Eles continuaram conversando e eu comendo, com o pensamento nas nuvens.
- Ela é bem bonita mesmo. - ele disse me olhando e eu revirei os olhos.
- A Mãe dela era muito bonita e o Alessandro não é feio. - eles riram.
Minha mãe, Angeline, era mesmo um anjo. Às vezes paro pra refletir se ela se orgulharia do que a sua Menininha se tornou hoje, não sei dizer... Talvez em partes.

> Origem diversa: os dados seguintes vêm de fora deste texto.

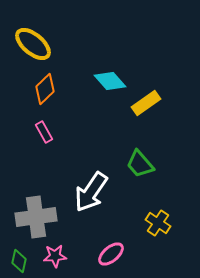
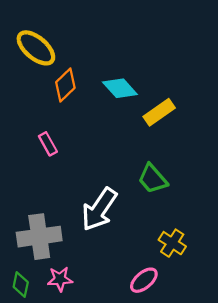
orange diamond: (45, 89) -> (65, 85), moved
pink ellipse: (111, 254) -> (144, 280), moved

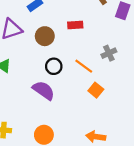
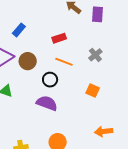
brown circle: (45, 36) -> (28, 61), moved
orange line: (84, 66) -> (64, 62), moved

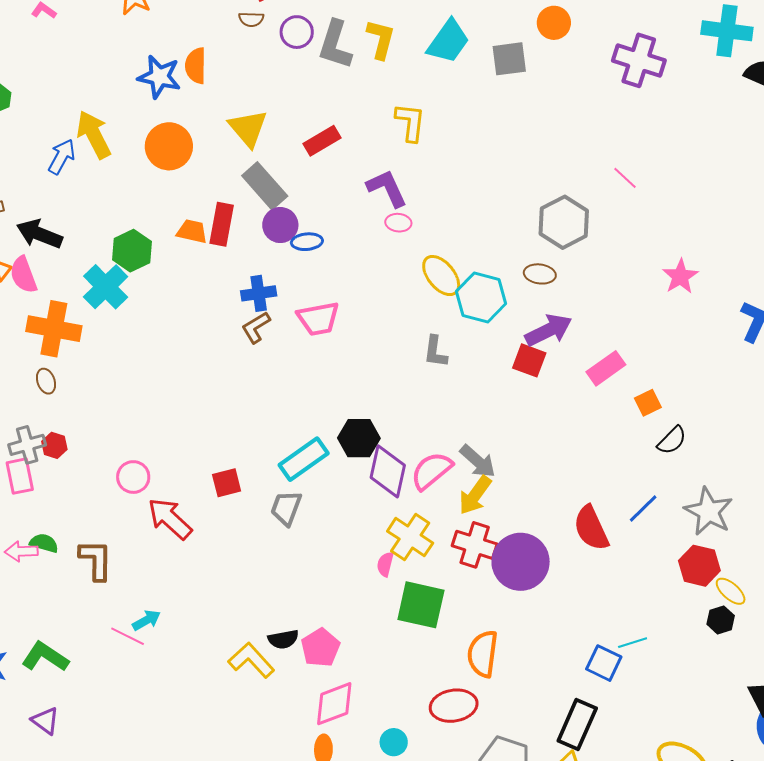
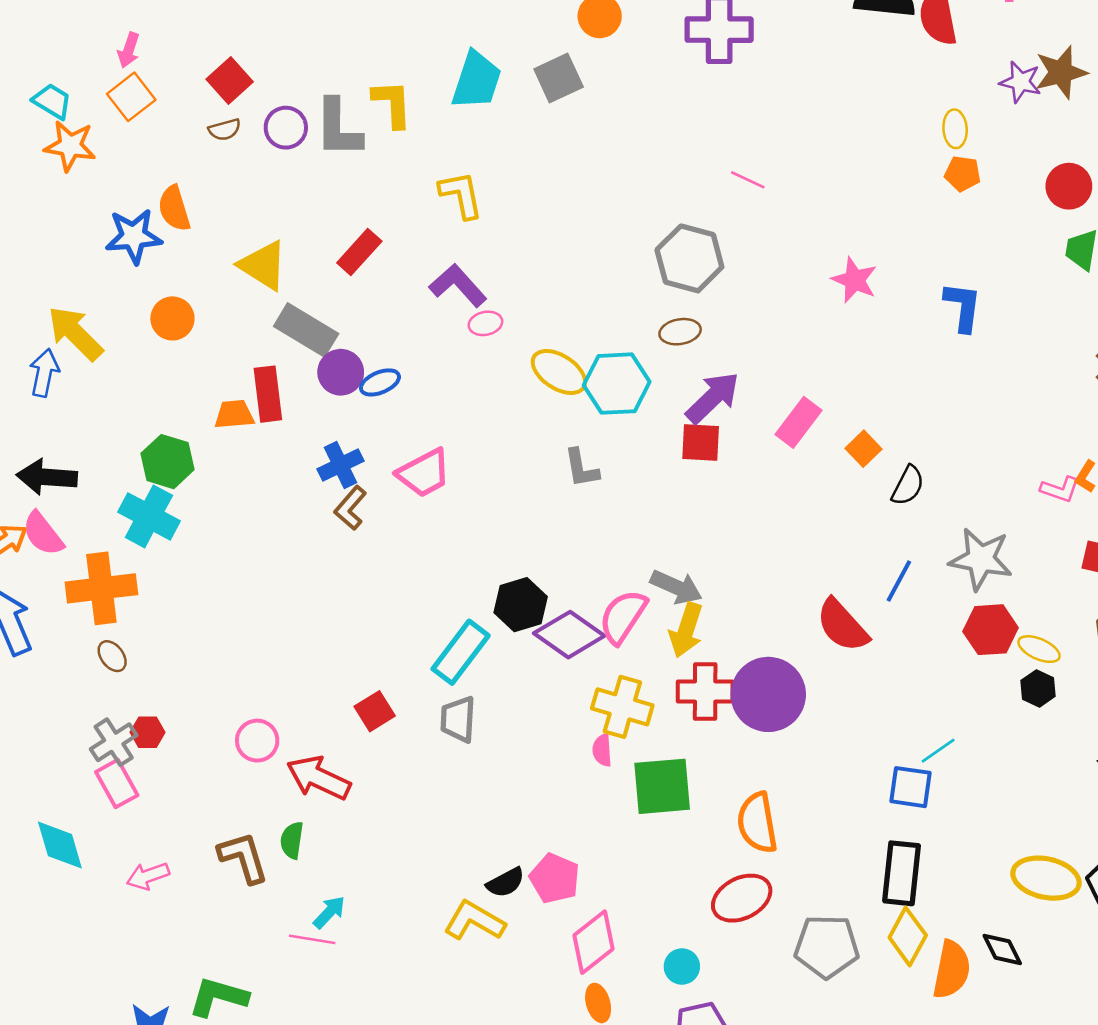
orange circle: (169, 146) -> (172, 318), size x0.7
purple diamond: (388, 471) -> (569, 635), turned -50
green semicircle: (44, 543) -> (292, 840), moved, turned -80

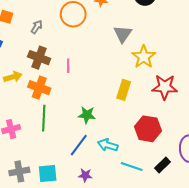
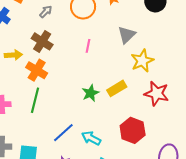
pink line: (68, 66) -> (88, 46), moved
yellow rectangle: (124, 90) -> (117, 88), turned 30
green star: (87, 115) -> (90, 93), moved, turned 30

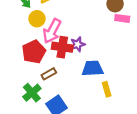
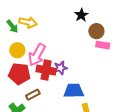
yellow circle: (37, 19) -> (17, 50), moved
red pentagon: (34, 52) -> (19, 74), turned 30

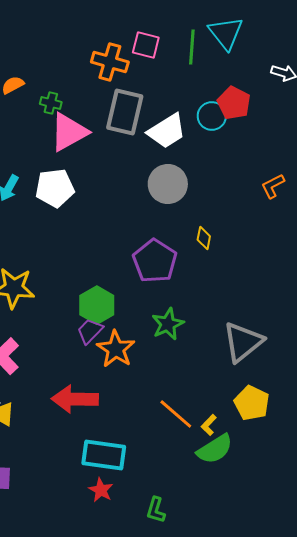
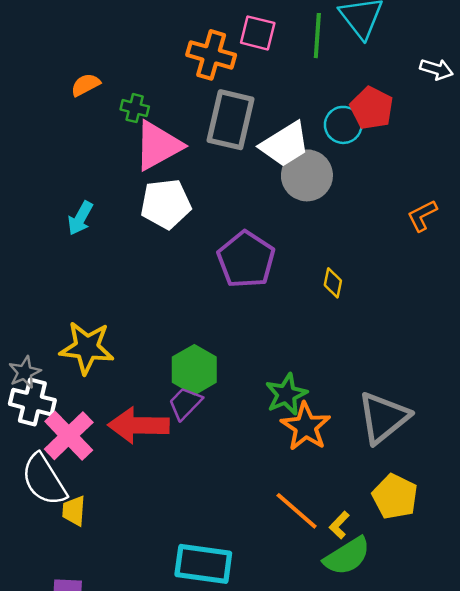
gray circle: (168, 184) -> (307, 175), moved
white pentagon: (55, 188) -> (166, 204), moved
purple pentagon: (155, 261) -> (246, 260), moved
orange star: (116, 349) -> (306, 427), moved
red arrow: (75, 399) -> (139, 425), moved

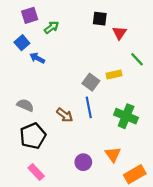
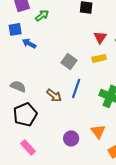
red triangle: (119, 33) -> (100, 37), moved
blue square: (22, 43) -> (15, 29), turned 32
gray square: (91, 82) -> (69, 61), moved
blue line: (89, 107) -> (76, 88), turned 30

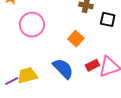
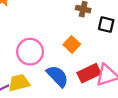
pink circle: (32, 25) -> (30, 52), moved
red rectangle: (92, 65) -> (89, 73), size x1.5

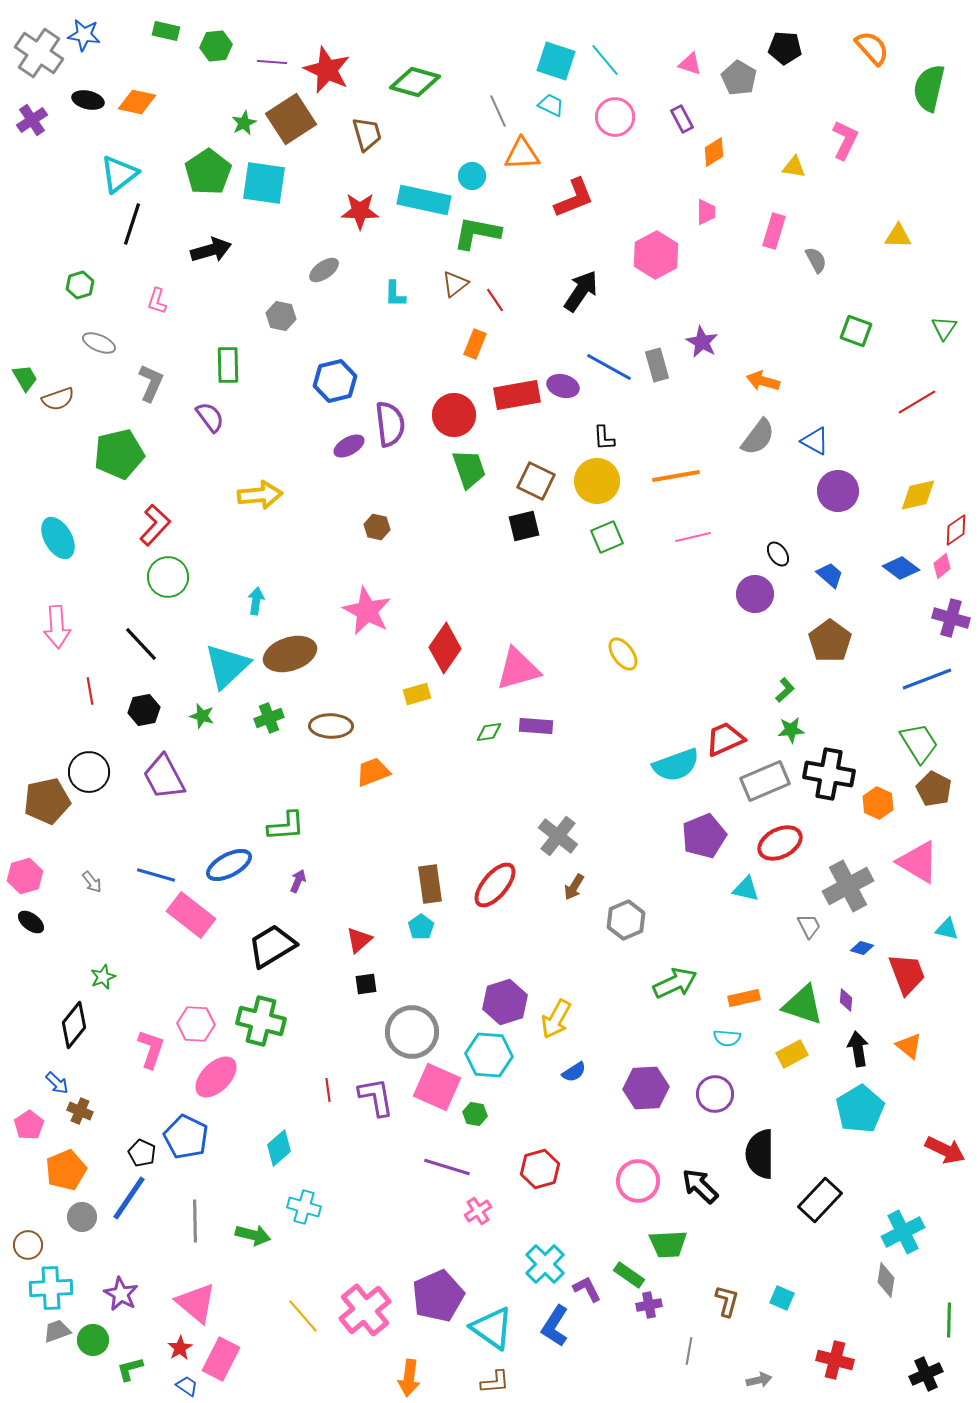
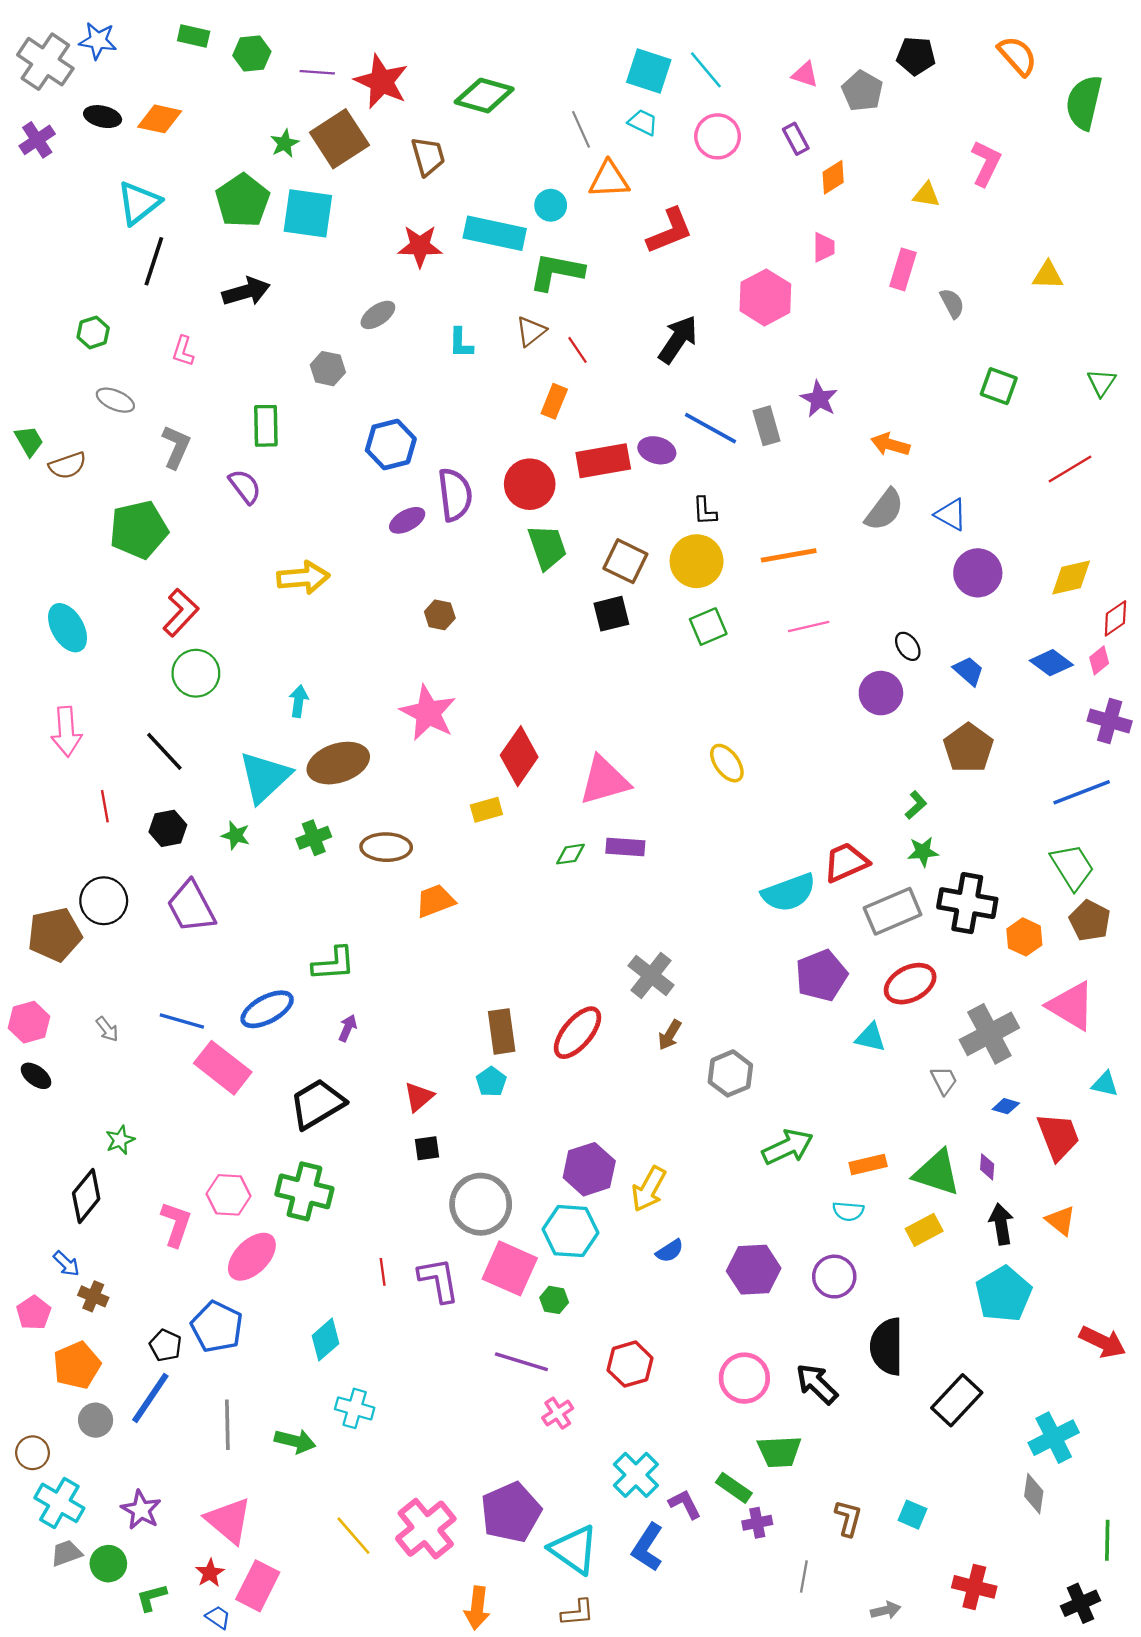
cyan cross: (51, 1288) -> (59, 1503), turned 33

Perto da piscina, arrumaram os equipamentos lá e antes da entrevista começar, a Kamila e a Arleyde nos deram algumas orientações.
Sentamos numas cadeiras, ele ao meu lado e a repórter à nossa frente.
- Estou aqui com nada mais, nada menos que a Daphine e o Luan Santana. Eles resolveram assumir publicamente o namoro, e nos deram a honra de noticiar em primeira mão. Obrigado pela confiança.
- Que isso. - sorri de canto.
- Então, Casal onde se conheceram?
- Ah, nos conhecemos aqui mesmo no condomínio.
- Mas ele havia ido no pocket show que eu fiz, e eu não fiquei sabendo. - ela riu.
- Vejo que ficou bastante amiga da Bruna, Daphine.
- Pois é! - ri - Eu a conheci antes de conhecer o Luan, e não sabia que eles eram irmãos.
- Não sabia? Nossa. - rimos.
- Ela é meio retardada.
- Awn, você que é, Vesguinho. - apertei o rosto dele.
- Luan, você não tem problema com tudo que falam da Daphine?
- Olha cara, se eu me importasse eu não estaria com ela. - ele sorriu pegando minha mão - Ela é muito mais do que falam e embora ela não pareça, ela também é humana e erra. - vi o pessoal rindo e respirei fundo.
- Vocês gostam muito de zoar um ao um outro, parecem mais amigos do que namorados. - comentou.
- Primeiramente nós somos amigos, e esses casais nhénhénhén são muito enjoativos.
- Eu também acho, claro que tem momentos pra sermos grude e tem momentos que a gente brinca. Uma fã uma vez me disse que "quem ama zoa", e é assim mesmo, rapaz. - ele riu e eu junto.
- Seus fãs adoram fazer bullying com você. Vejo muito nas redes sociais.
- É, no lançamento do meu DVD ganhei o apelido de Pedrita. - gargalhei - Mas eu gosto viu, eu gosto.
- Já você com seus fãs é meio Mãe. - disse pra mim.
- É mesmo, alguns até me chamam assim. - ri - Eles são meus meninos e meninas mas não quero que deixem de lado a mãe de verdade pra me chamar de mãe hein? - falei.
- Já que estamos no assunto "fãs", quero saber de vocês, como acham que vai ser a reação deles?
- Eu não sei mas espero que seja a melhor possível. - falei sincera - Não é um namoro que vai me tirar deles, eu os amo muito.
- Faço minhas as palavras da Daphine, tem Luan pra todo mundo. Não precisam ter ciúmes tá, amorzinhos?
- Eles vão entender, com certeza. E Daphine, porque vejo te chamarem de "fã clube com conta verificada"?
- Ahh. Assim é difícil de explicar, você tem que ser fã e ter um fã clube pra ver como o bagulho funciona. Eu não sei, acho que é pelas besteiras que eu falo, por estar sempre conectada, fazer mutirão quando tem votação... - ri.

A entrevista correu bem, e eu estou pronta para os xingamentos, oba. Ela só vai ao ar mais tarde e, eu espero que meus meninos me defendam né? Pelamor. Não tenho paciência pra esse povo que vem falar de mim e nem me conhece, mas eu aguento, eu aguento.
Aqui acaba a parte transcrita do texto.